The last few miles we drove in the dark, and finally came to a little township in an open valley, and here stayed for the night.

This valley and the hills surrounding it are all being cleared for grazing land, and up to the very tops of the hills are blackened tree-trunks, while grass is springing up everywhere round the half-burnt stumps.

For another ten miles beyond the little settlement the road still follows the course of the Buller, which is now a narrow mountain stream of dark green water, hurrying along between high wooded banks, until at last—and I rejoiced in the change—it branches off, and up another valley and over a low saddle to Glenhope, another small settlement, where we again reach a railway and are able to proceed by train to Nelson.
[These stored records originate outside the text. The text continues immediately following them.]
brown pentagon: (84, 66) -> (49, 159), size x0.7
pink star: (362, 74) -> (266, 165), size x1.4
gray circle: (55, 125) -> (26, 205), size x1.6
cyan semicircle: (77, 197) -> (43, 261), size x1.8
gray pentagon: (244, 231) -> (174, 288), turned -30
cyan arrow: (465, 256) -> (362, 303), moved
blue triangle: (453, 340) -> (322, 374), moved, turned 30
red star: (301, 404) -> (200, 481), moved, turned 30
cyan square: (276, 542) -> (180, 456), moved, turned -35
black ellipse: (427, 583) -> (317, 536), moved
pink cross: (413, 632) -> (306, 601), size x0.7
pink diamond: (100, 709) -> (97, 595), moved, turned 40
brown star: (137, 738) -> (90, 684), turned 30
After travelling for two days through a wild and for the most part uninhabited country, the town of Nelson and the smiling fertility of the hollow in which it lies come as a complete and happy surprise. All round Nelson the land is highly cultivated, with hop-gardens and fruit orchards, and though the nearer hills have lost their forest growth and are bare of all but grass, the town itself is lavishly planted with many trees, the berberis hedges were a mass of crimson leaf, and yellow cassias and wattles were flowering, even in mid-winter.

Nelson is known in this land of sunshine as "Sunny Nelson," and now that a private donor has generously given a site, there is presently to be built here a Solar Observatory, from which scientists may study the sun.
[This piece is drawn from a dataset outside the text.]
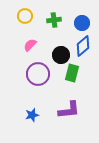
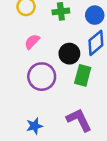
purple L-shape: (69, 110) -> (79, 120), turned -110

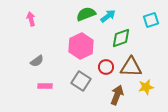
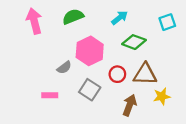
green semicircle: (86, 14) -> (73, 17), moved
pink arrow: (31, 19) -> (34, 21), size x1.6
green diamond: (121, 38) -> (134, 42), turned 40
gray semicircle: (37, 61) -> (64, 68), moved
The town has eight thousand inhabitants, good hotels and shops, and fine wide streets; a museum too, and public flower gardens. On rising ground among the trees at the head of the main street—Trafalgar Street—stands the Anglican Cathedral, of wood, painted red; it has a shingle roof and tapering spire, and a broad flight of white stone steps leads up to it: they are very handsome steps, but look a little incongruous so close to the wooden walls.

There is a big jam factory at which fruit is tinned and a great deal of excellent jam made: there is no temptation to adulterate the jams, as fruit comes to the factory in greater quantity than the makers can use—peaches, nectarines, apricots, plums, strawberries or quinces—one of the men told me that quince jam is the only kind they are ever asked to send to England: in New Zealand, where quinces grow in such abundance that they are often left to rot on the ground, it is a jam of little account.

In the main, Nelson is a delightful residential town, with good schools and plenty of pleasant houses standing in pretty gardens.